**What you have to do:** In the listing below, how many lines contain the word "کنید"? Answer with the number alone.

**Data records:**
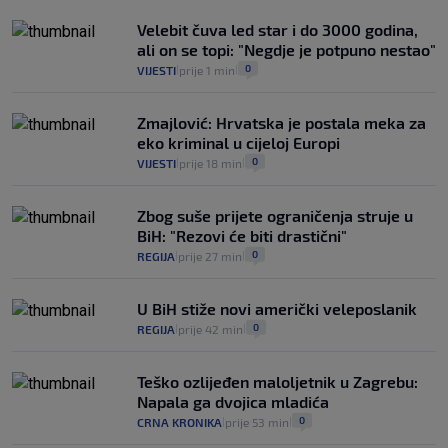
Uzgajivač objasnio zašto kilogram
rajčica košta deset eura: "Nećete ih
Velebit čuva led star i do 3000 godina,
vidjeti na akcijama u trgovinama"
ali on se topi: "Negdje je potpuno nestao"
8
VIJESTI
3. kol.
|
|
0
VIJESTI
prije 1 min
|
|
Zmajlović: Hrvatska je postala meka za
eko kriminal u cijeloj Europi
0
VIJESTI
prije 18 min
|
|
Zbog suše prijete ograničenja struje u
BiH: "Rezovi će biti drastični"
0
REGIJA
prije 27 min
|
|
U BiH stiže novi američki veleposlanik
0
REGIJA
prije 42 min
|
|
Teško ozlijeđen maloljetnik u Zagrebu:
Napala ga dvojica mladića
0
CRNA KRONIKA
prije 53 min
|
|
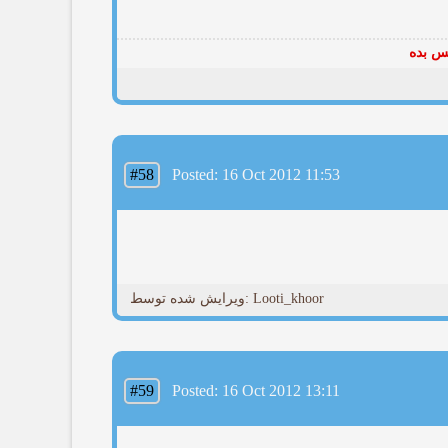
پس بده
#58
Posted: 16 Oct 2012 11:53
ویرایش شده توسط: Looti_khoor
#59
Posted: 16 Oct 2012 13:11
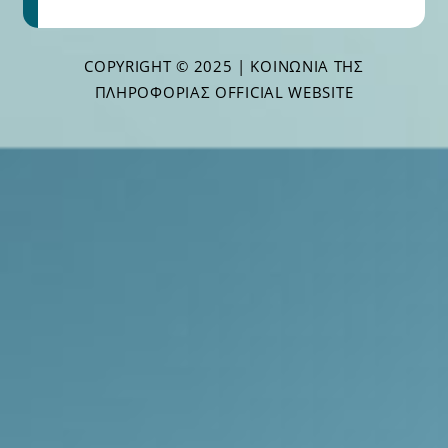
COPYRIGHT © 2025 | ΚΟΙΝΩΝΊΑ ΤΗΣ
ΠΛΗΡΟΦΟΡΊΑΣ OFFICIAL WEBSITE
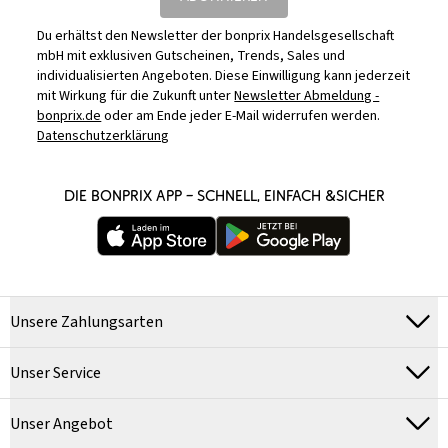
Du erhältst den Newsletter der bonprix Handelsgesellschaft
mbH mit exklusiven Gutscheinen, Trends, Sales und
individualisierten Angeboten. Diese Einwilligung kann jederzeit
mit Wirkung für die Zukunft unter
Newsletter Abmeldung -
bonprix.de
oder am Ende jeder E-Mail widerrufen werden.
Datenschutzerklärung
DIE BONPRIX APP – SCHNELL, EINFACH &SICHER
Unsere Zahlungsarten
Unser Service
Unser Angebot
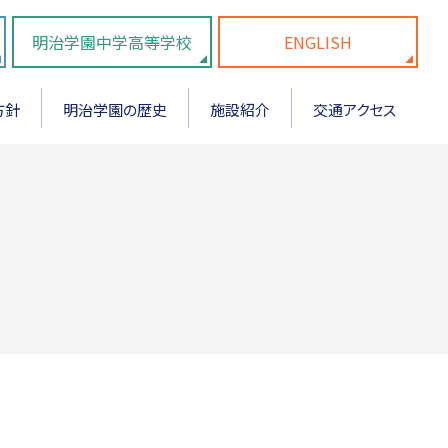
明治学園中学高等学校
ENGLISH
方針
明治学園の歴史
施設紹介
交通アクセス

* * *

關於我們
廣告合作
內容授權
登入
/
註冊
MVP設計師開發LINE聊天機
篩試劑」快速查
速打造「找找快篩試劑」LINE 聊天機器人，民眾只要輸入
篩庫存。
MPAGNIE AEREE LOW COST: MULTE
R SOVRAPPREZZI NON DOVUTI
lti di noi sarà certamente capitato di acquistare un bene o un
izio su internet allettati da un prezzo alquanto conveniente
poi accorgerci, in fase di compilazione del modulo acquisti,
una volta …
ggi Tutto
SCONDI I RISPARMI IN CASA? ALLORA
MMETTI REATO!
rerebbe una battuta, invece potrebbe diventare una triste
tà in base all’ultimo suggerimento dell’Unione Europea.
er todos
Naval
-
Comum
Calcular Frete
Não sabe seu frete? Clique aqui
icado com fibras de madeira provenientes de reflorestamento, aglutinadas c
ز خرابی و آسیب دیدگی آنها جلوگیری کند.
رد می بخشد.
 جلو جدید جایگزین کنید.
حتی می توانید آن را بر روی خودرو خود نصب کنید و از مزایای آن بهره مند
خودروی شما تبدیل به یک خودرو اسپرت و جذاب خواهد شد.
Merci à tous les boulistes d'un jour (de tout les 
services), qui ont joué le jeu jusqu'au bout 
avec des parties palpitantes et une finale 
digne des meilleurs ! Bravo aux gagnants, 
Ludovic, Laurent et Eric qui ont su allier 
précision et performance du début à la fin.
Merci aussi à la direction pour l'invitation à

**Result for this exercise:** 2